Lower concentrations of clarithromycin suppress urease activity, motility, and binding to gastric epithelial cells in Helicobacter pylori isolates

Background. Our previous study showed that histological scores of gastric mucosal inflammation and Helicobacter pylori density decreased even In patients who failed to eradicate Helicobacter pylori after antimicrobial therapy including clarithromycin. This may reflect indirect suppressive effects of lower concentrations of clarithromycin on Helicobacter pylori, as suggested in other Gram-negative rod infections. Aims. To investigate whether clarithromycin suppresses virulence factors of Helicobacter pylori at sub-minimal inhibitory concentration. Methods. Six clarithromycin-susceptible Helicobacter pylori Isolates and 7 clarithromycin-resistant isolates were obtained from patients with peptic ulcer disease.
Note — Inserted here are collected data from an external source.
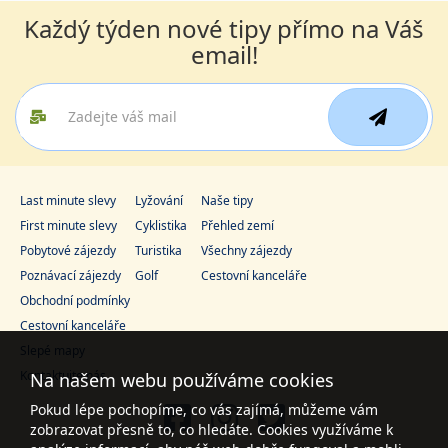
cena za 5 dní (4 noci)
Každý týden nové tipy přímo na Váš
02.01. - 07.01.2027
polopenze
email!
sobota - čtvrtek
vlastní
14 000 Kč
Podrobnosti
cena za 6 dní (5 nocí)
02.01. - 09.01.2027
polopenze
sobota - sobota
vlastní
Last minute slevy
Lyžování
Naše tipy
18 700 Kč
First minute slevy
Cyklistika
Přehled zemí
Podrobnosti
cena za 8 dní (7 nocí)
Pobytové zájezdy
Turistika
Všechny zájezdy
Poznávací zájezdy
Golf
Cestovní kanceláře
09.01. - 12.01.2027
polopenze
Obchodní podmínky
sobota - úterý
vlastní
Cestovní kanceláře
7 000 Kč
Slepé mapy
Podrobnosti
cena za 4 dny (3 noci)
Kontaktujte nás
Na našem webu používáme cookies
09.01. - 13.01.2027
polopenze
Pokud lépe pochopíme, co vás zajímá, můžeme vám
zobrazovat přesně to, co hledáte. Cookies využíváme k
sobota - středa
vlastní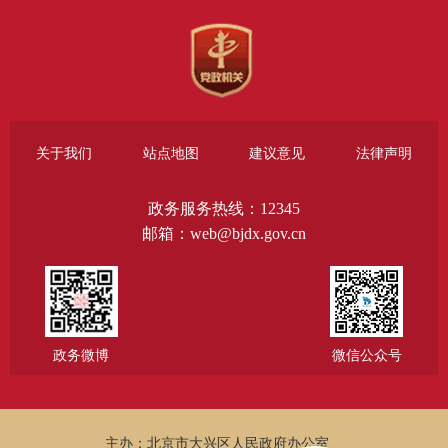
关于我们
站点地图
建议意见
法律声明
政务服务热线：12345
邮箱：web@bjdx.gov.cn
政务微博
微信公众号
主办：北京市大兴区人民政府办公室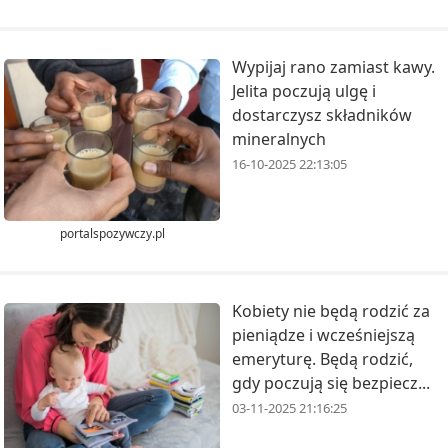
Wypijaj rano zamiast kawy.
Jelita poczują ulgę i
dostarczysz składników
mineralnych
16-10-2025 22:13:05
portalspozywczy.pl
Kobiety nie będą rodzić za
pieniądze i wcześniejszą
emeryturę. Będą rodzić,
gdy poczują się bezpiecz...
03-11-2025 21:16:25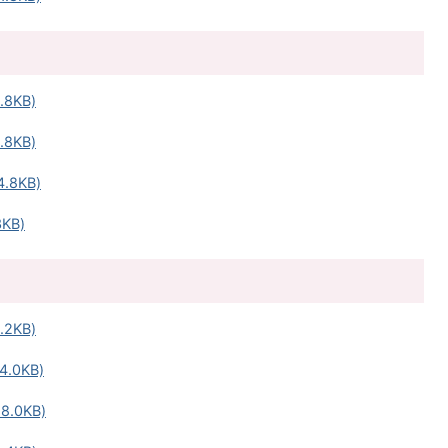
8KB)
8KB)
.8KB)
KB)
2KB)
.0KB)
.0KB)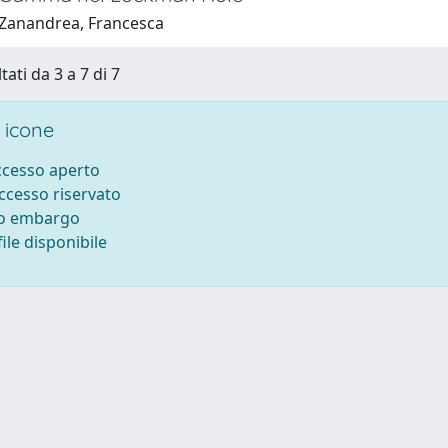
Zanandrea, Francesca
tati da 3 a 7 di 7
 icone
accesso aperto
accesso riservato
to embargo
ile disponibile
ilizzo dei cookie
-
Area riservata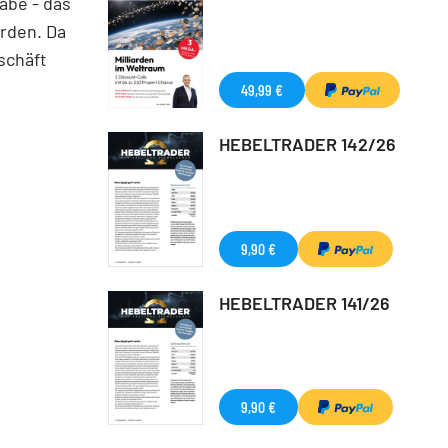
abe - das
rden. Da
schäft
49,99 €
HEBELTRADER 142/26
9,90 €
HEBELTRADER 141/26
9,90 €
These isolates were analysed for urease activity, motility, and ability to bind to gastric epithelial cells after they were incubated with or without clarithromycin at sub-minimal inhibitory concentrations. Results. Incubation of Helicobacter pylori isolates with clarithromycin at sub-minimal inhibitory concentrations reduced urease activity, motility, and binding to gastric epithelial cells in a dose-dependent manner. These findings were observed both in clarithromycin-susceptible and resistant strains. Conclusions. Suppressive effects of clerithromycin on virulence factors of Helicobacter pylori at sub-minimal inhibitory concentrations may be associated with observed attenuation of gastric inflammation and Helicobacter pylori density in patients who failed in bacterial eradication after triple therapy including clarithromycin.